> **Task goal**
A single number is wanted: how many lines of the records below contain the word "solutions".

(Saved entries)

○ ○ ○

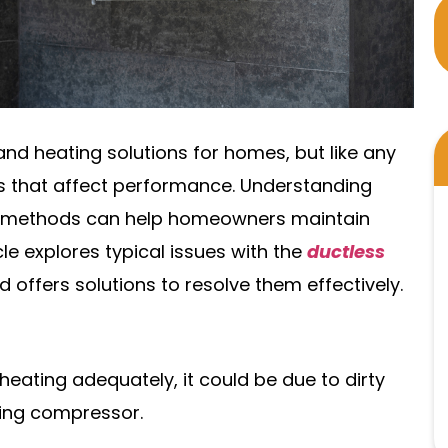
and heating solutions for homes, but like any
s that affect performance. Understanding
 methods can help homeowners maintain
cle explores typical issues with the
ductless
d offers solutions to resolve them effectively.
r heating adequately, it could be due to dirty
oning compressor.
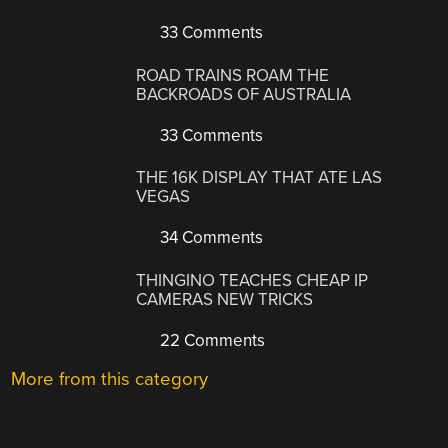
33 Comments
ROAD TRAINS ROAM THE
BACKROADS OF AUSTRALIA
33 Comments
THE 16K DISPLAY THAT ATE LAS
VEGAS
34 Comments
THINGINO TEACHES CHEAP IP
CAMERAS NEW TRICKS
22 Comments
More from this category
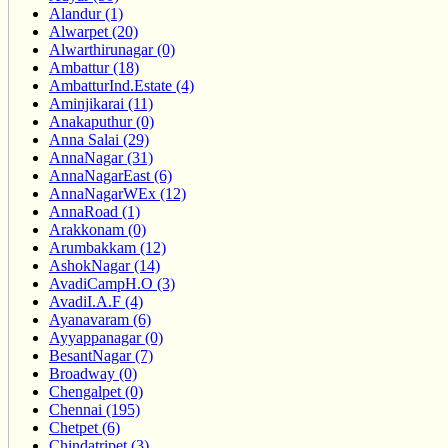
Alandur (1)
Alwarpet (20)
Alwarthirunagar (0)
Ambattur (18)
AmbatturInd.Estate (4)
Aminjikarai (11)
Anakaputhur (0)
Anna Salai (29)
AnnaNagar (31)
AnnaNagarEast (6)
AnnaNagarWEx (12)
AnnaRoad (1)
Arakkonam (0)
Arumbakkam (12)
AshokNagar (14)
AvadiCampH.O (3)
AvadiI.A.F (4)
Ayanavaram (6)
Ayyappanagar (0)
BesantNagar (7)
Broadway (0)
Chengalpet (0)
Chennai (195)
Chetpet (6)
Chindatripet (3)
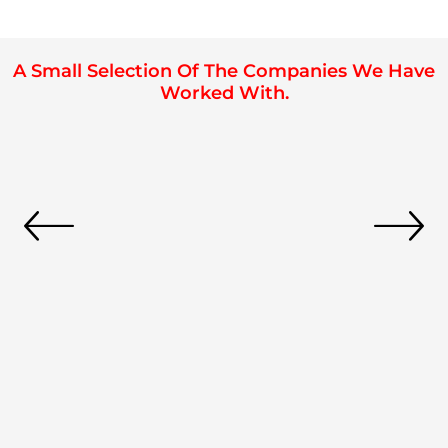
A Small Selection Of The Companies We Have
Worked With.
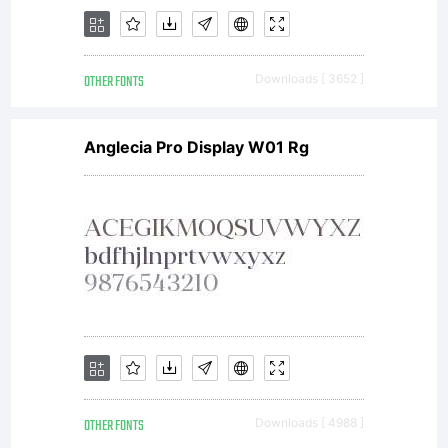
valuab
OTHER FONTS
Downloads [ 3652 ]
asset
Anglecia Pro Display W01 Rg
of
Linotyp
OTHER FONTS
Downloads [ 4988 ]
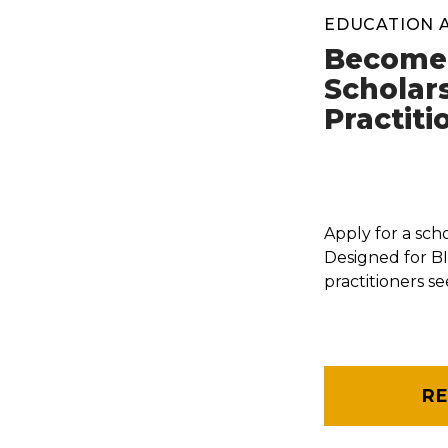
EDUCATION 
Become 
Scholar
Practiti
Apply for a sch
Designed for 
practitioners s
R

○ ○ ○

> **Solution to this problem**
2